Sadly, our family sold the house we had built there in 1967 and rarely visit those mountains. The granite mountain in still there with surprisingly limited foot traffic. I think of it often hoping to share the magic with others. I better get on it!
Beautiful story, Maida. Yes, for sure, get out there to the mountains–and share them, especially with the young. They have more to teach than we do – been around a lot longer!
When growing up, we had a little house in the European country side where I would spend big parts of my vacations. It was my paradise. After early breakfast, on the table outside, my mother would tell me to come back before it got too dark… I spent my days fishing, roaming the hills with couple of goats we had, following the river to new unexplored places or just walking around the hills.
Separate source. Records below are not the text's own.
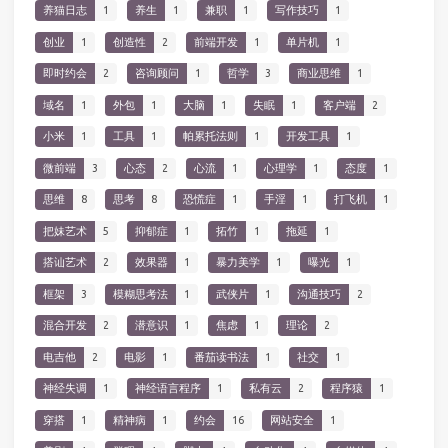
养猫日志
1
养生
1
兼职
1
写作技巧
1
创业
1
创造性
2
前端开发
1
单片机
1
即时约会
2
咨询顾问
1
哲学
3
商业思维
1
域名
1
外包
1
大脑
1
失眠
1
客户端
2
小米
1
工具
1
帕累托法则
1
开发工具
1
微前端
3
心态
2
心流
1
心理学
1
态度
1
思维
8
思考
8
恐慌症
1
手淫
1
打飞机
1
把妹艺术
5
抑郁症
1
拓竹
1
拖延
1
搭讪艺术
2
效果器
1
暴力美学
1
曝光
1
框架
3
模糊思考法
1
武侠片
1
沟通技巧
2
混合开发
2
潜意识
1
焦虑
1
理论
2
电吉他
2
电影
1
番茄读书法
1
社交
1
神经失调
1
神经语言程序
1
私有云
2
程序猿
1
穿搭
1
精神病
1
约会
16
网站安全
1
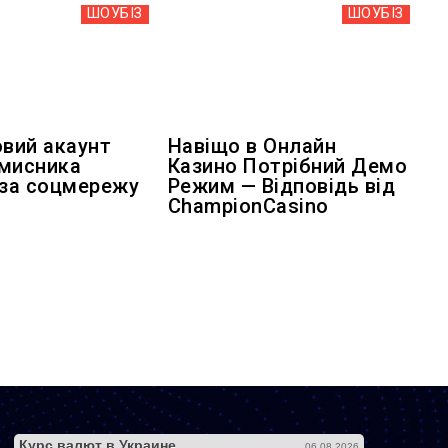
ШОУБIЗ
ШОУБIЗ
овий акаунт
Навіщо в Онлайн
мисника
Казино Потрібний Демо
 за соцмережу
Режим — Відповідь від
ChampionCasino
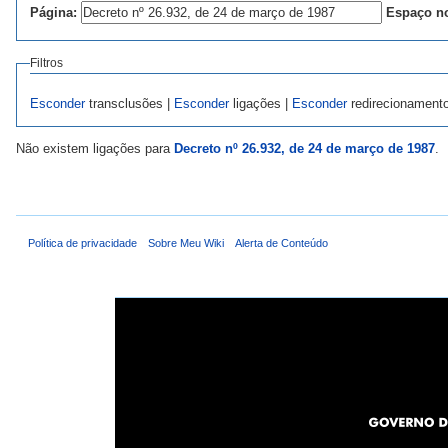
Página:
Espaço n
Filtros
Esconder
transclusões |
Esconder
ligações |
Esconder
redirecionament
Não existem ligações para
Decreto nº 26.932, de 24 de março de 1987
.
Política de privacidade
Sobre Meu Wiki
Alerta de Conteúdo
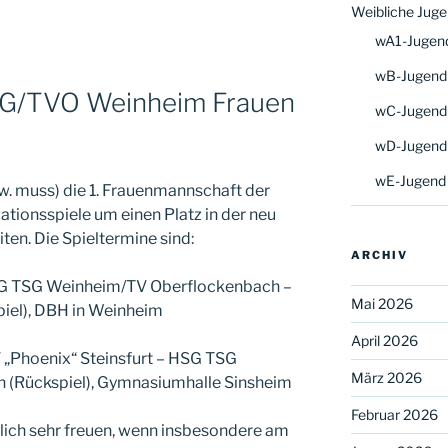
Weibliche Jug
wA1-Jugen
wB-Jugend
SG/TVO Weinheim Frauen
wC-Jugend
wD-Jugend
wE-Jugend
(bzw. muss) die 1. Frauenmannschaft der
ionsspiele um einen Platz in der neu
eiten. Die Spieltermine sind:
ARCHIV
SG TSG Weinheim/TV Oberflockenbach –
Mai 2026
piel), DBH in Weinheim
April 2026
 „Phoenix“ Steinsfurt – HSG TSG
März 2026
(Rückspiel), Gymnasiumhalle Sinsheim
Februar 2026
lich sehr freuen, wenn insbesondere am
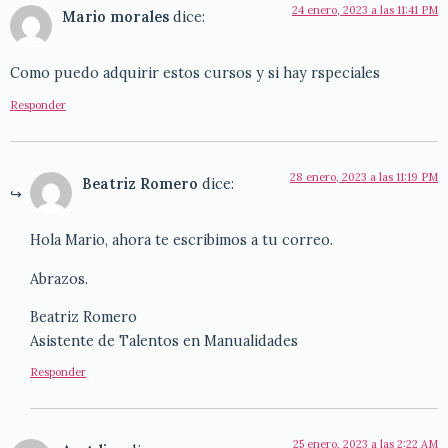
24 enero, 2023 a las 11:41 PM
Mario morales
dice:
Como puedo adquirir estos cursos y si hay rspeciales
Responder
28 enero, 2023 a las 11:19 PM
Beatriz Romero
dice:
Hola Mario, ahora te escribimos a tu correo.
Abrazos.
Beatriz Romero
Asistente de Talentos en Manualidades
Responder
25 enero, 2023 a las 2:22 AM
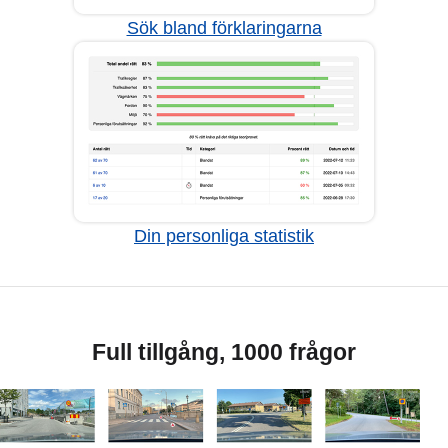
Sök bland förklaringarna
Din personliga statistik
Full tillgång, 1000 frågor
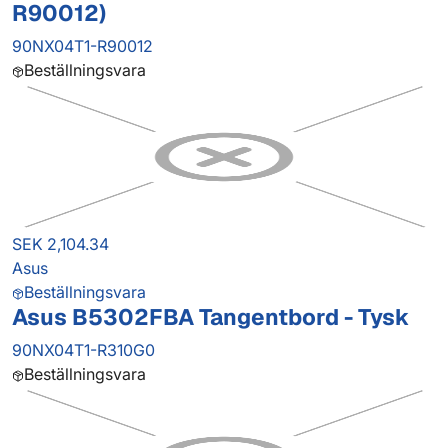
R90012)
90NX04T1-R90012
Beställningsvara
SEK 2,104.34
Asus
Beställningsvara
Asus B5302FBA Tangentbord - Tysk
90NX04T1-R310G0
Beställningsvara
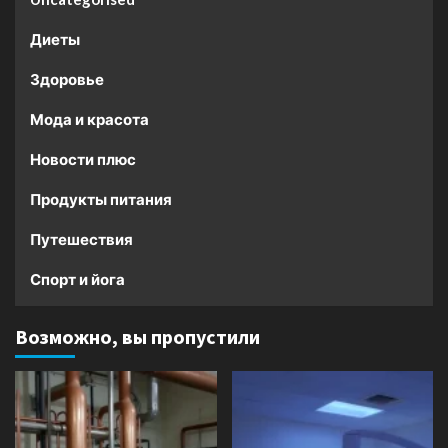
Диеты
Здоровье
Мода и красота
Новости плюс
Продукты питания
Путешествия
Спорт и йога
Возможно, вы пропустили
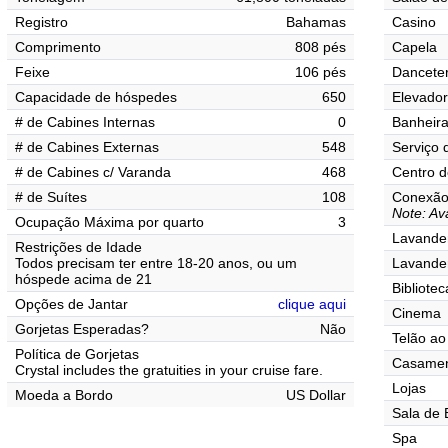
Registro
Bahamas
Casino
Comprimento
808 pés
Capela
Feixe
106 pés
Danceter
Capacidade de hóspedes
650
Elevado
# de Cabines Internas
0
Banheir
# de Cabines Externas
548
Serviço 
# de Cabines c/ Varanda
468
Centro d
# de Suítes
108
Conexão 
Note: Av
Ocupação Máxima por quarto
3
Lavander
Restrições de Idade
Todos precisam ter entre 18-20 anos, ou um
Lavande
hóspede acima de 21
Bibliotec
Opções de Jantar
clique aqui
Cinema
Gorjetas Esperadas?
Não
Telão ao 
Política de Gorjetas
Casamen
Crystal includes the gratuities in your cruise fare.
Lojas
Moeda a Bordo
US Dollar
Sala de 
Spa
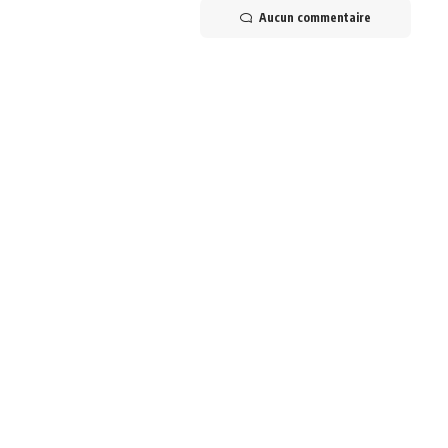
Aucun commentaire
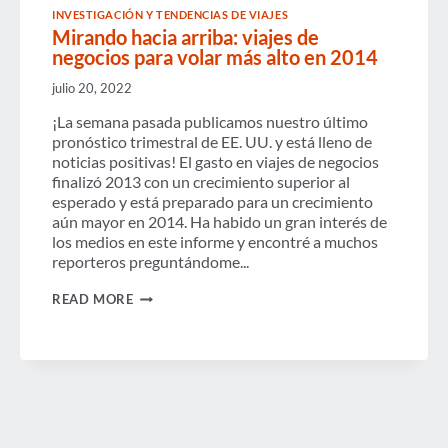
EN
INVESTIGACIÓN Y TENDENCIAS DE VIAJES
MOVIMIENTO.
Mirando hacia arriba: viajes de
negocios para volar más alto en 2014
julio 20, 2022
¡La semana pasada publicamos nuestro último
pronóstico trimestral de EE. UU. y está lleno de
noticias positivas! El gasto en viajes de negocios
finalizó 2013 con un crecimiento superior al
esperado y está preparado para un crecimiento
aún mayor en 2014. Ha habido un gran interés de
los medios en este informe y encontré a muchos
reporteros preguntándome...
MIRANDO
READ MORE
HACIA
ARRIBA:
VIAJES
DE
NEGOCIOS
PARA
VOLAR
MÁS
ALTO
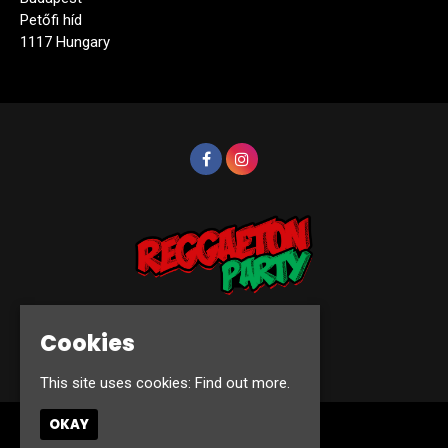
Petőfi híd
1117 Hungary
Cookies
© Reggaeton Party 2026
This site uses cookies:
Find out more.
OKAY
Home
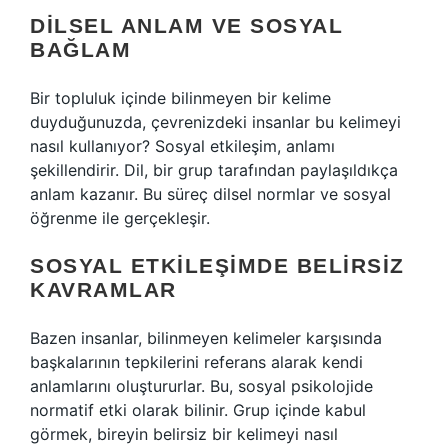
DILSEL ANLAM VE SOSYAL
BAĞLAM
Bir topluluk içinde bilinmeyen bir kelime
duyduğunuzda, çevrenizdeki insanlar bu kelimeyi
nasıl kullanıyor? Sosyal etkileşim, anlamı
şekillendirir. Dil, bir grup tarafından paylaşıldıkça
anlam kazanır. Bu süreç dilsel normlar ve sosyal
öğrenme ile gerçekleşir.
SOSYAL ETKILEŞIMDE BELIRSIZ
KAVRAMLAR
Bazen insanlar, bilinmeyen kelimeler karşısında
başkalarının tepkilerini referans alarak kendi
anlamlarını oluştururlar. Bu, sosyal psikolojide
normatif etki olarak bilinir. Grup içinde kabul
görmek, bireyin belirsiz bir kelimeyi nasıl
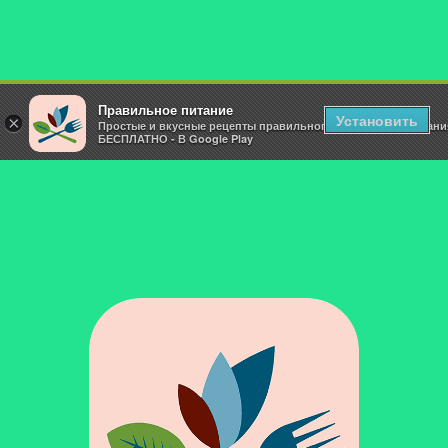
Правильное питание
Установить
×
Простые и вкусные рецепты правильного и здорового питани
БЕСПЛАТНО - В Google Play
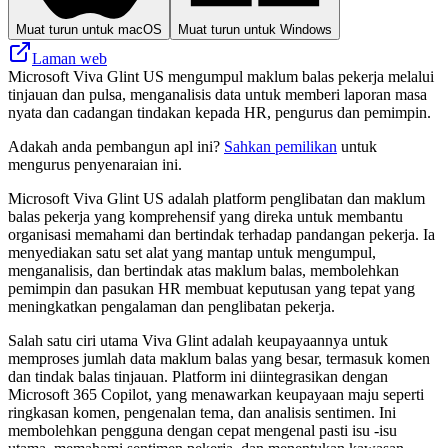
Muat turun untuk macOS
Muat turun untuk Windows
Laman web
Microsoft Viva Glint US mengumpul maklum balas pekerja melalui
tinjauan dan pulsa, menganalisis data untuk memberi laporan masa
nyata dan cadangan tindakan kepada HR, pengurus dan pemimpin.
Adakah anda pembangun apl ini?
Sahkan pemilikan
untuk
mengurus penyenaraian ini.
Microsoft Viva Glint US adalah platform penglibatan dan maklum
balas pekerja yang komprehensif yang direka untuk membantu
organisasi memahami dan bertindak terhadap pandangan pekerja. Ia
menyediakan satu set alat yang mantap untuk mengumpul,
menganalisis, dan bertindak atas maklum balas, membolehkan
pemimpin dan pasukan HR membuat keputusan yang tepat yang
meningkatkan pengalaman dan penglibatan pekerja.
Salah satu ciri utama Viva Glint adalah keupayaannya untuk
memproses jumlah data maklum balas yang besar, termasuk komen
dan tindak balas tinjauan. Platform ini diintegrasikan dengan
Microsoft 365 Copilot, yang menawarkan keupayaan maju seperti
ringkasan komen, pengenalan tema, dan analisis sentimen. Ini
membolehkan pengguna dengan cepat mengenal pasti isu -isu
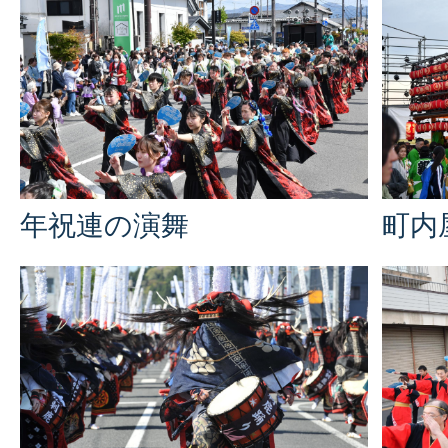
年祝連の演舞
町内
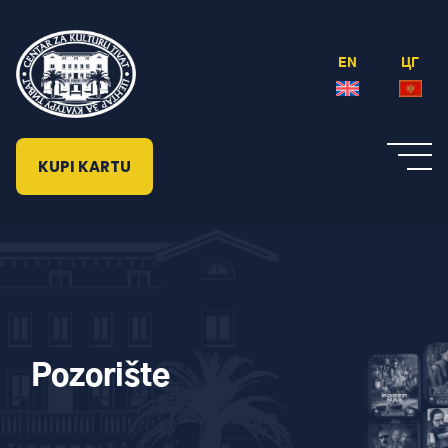
EN
ЦГ
KUPI KARTU
Pozorište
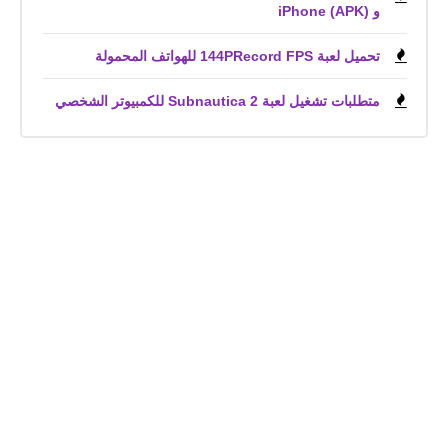
و iPhone (APK)
تحميل لعبة 144PRecord FPS للهواتف المحمولة
متطلبات تشغيل لعبة Subnautica 2 للكمبيوتر الشخصي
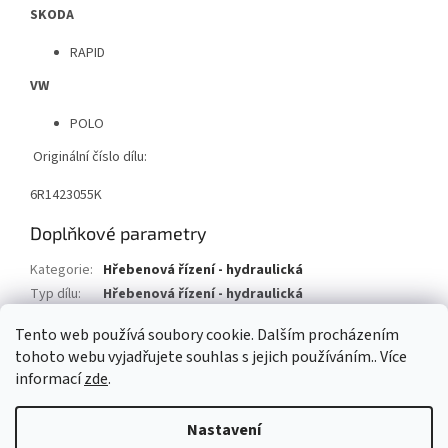
SKODA
RAPID
VW
POLO
Originální číslo dílu:
6R1423055K
Doplňkové parametry
Kategorie
:
Hřebenová řízení - hydraulická
Typ dílu
:
Hřebenová řízení - hydraulická
Typ vozu
:
Volkswagen Polo
Tento web používá soubory cookie. Dalším procházením
tohoto webu vyjadřujete souhlas s jejich používáním.. Více
Z
informací
zde
.
á
Vytvořil Shoptet
p
Nastavení
a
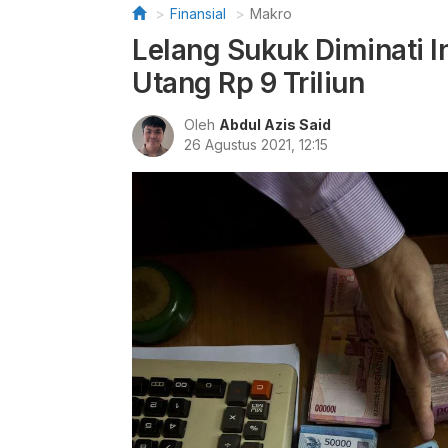
Finansial
Makro
Lelang Sukuk Diminati 
Utang Rp 9 Triliun
Oleh
Abdul Azis Said
26 Agustus 2021, 12:15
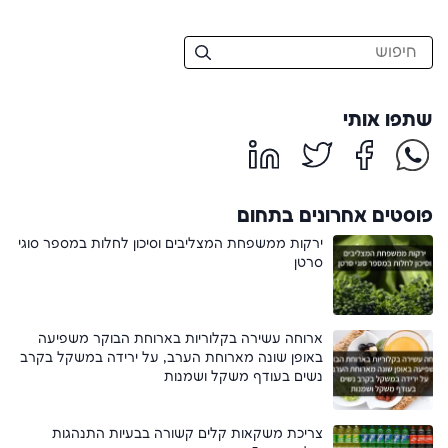
שתפו אותי
פוסטים אחרונים בתחום
ירקות ממשפחת המצליבים וסיכון לחלות במספר סוגי
סרטן
ארוחה עשירה בקלוריות בארוחת הבוקר משפיעה
באופן שונה מארוחת הערב, על ירידה במשקל בקרב
נשים בעודף משקל ושמנות
צריכת משקאות קלים קשורה בבעיות התנהגות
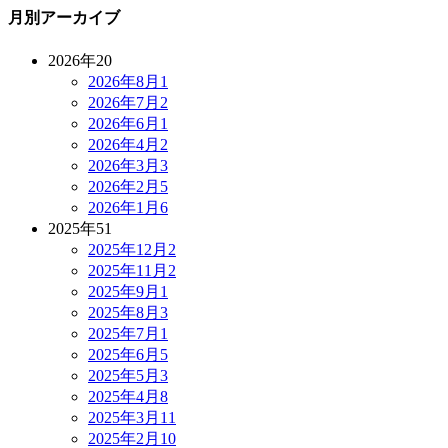
月別アーカイブ
2026年
20
2026年8月
1
2026年7月
2
2026年6月
1
2026年4月
2
2026年3月
3
2026年2月
5
2026年1月
6
2025年
51
2025年12月
2
2025年11月
2
2025年9月
1
2025年8月
3
2025年7月
1
2025年6月
5
2025年5月
3
2025年4月
8
2025年3月
11
2025年2月
10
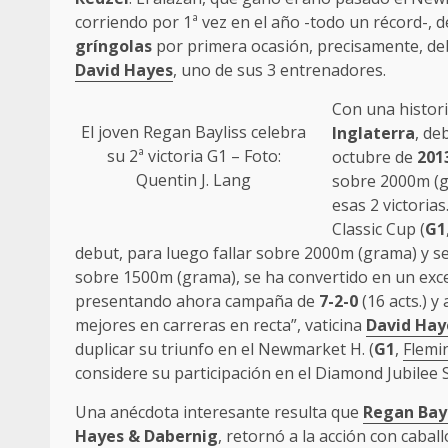
corriendo por 1ª vez en el año -todo un récord-, 
gríngolas
por primera ocasión, precisamente, de
David Hayes
, uno de sus 3 entrenadores.
Con una histor
El joven
Regan Bayliss
celebra
Inglaterra
, de
su 2ª victoria G1 – Foto:
octubre de
201
Quentin J. Lang
sobre 2000m (
esas 2 victoria
Classic Cup (
G1
debut, para luego fallar sobre 2000m (grama) y s
sobre 1500m (grama), se ha convertido en un exc
presentando ahora campaña de
7-2-0
(16 acts.) 
mejores en carreras en recta”, vaticina
David Hay
duplicar su triunfo en el Newmarket H. (
G1
,
Flemi
considere su participación en el Diamond Jubilee S
Una anécdota interesante resulta que
Regan Bayl
Hayes & Dabernig
, retornó a la acción con cabal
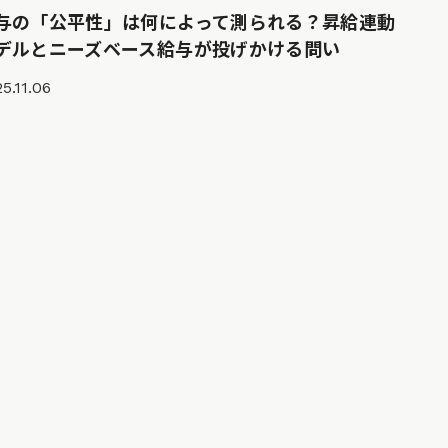
与の「公平性」は何によって測られる？昇給連動
デルとニーズベース給与が投げかける問い
5.11.06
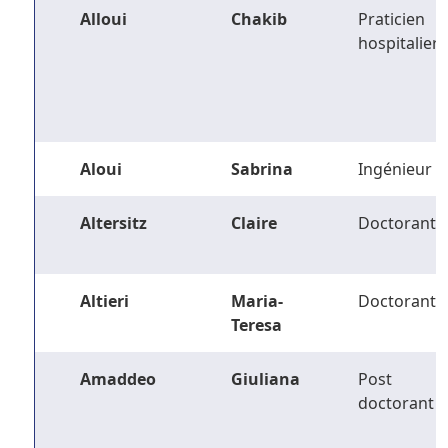
Alloui
Chakib
Praticien
hospitalier
Aloui
Sabrina
Ingénieur
Altersitz
Claire
Doctorant
Altieri
Maria-
Doctorant
Teresa
Amaddeo
Giuliana
Post
doctorant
When I got hungry, I climbed an apple tree or found some berries in the bush… Water was found at a local natural creek… When I finally made it home after dark, I ate dinner (that mostly came from our vegetable garden) with my mother while listening to the crickets and frogs next to the table. A bat will fly over the table, a lizard would hunt on the wall next to it, and an owl would call from the trees. The stars were everywhere… The same stars lit my way when, after finishing dinner, I left again for the little creek nearby to catch crayfish… Day after day, night after night…
I was soooo much alive, with the rhythm of Nature vibrating in my heart and flowing through my every cell…
Thank you very much Dr. Grauer for keeping Nature in the life, and education, of your students.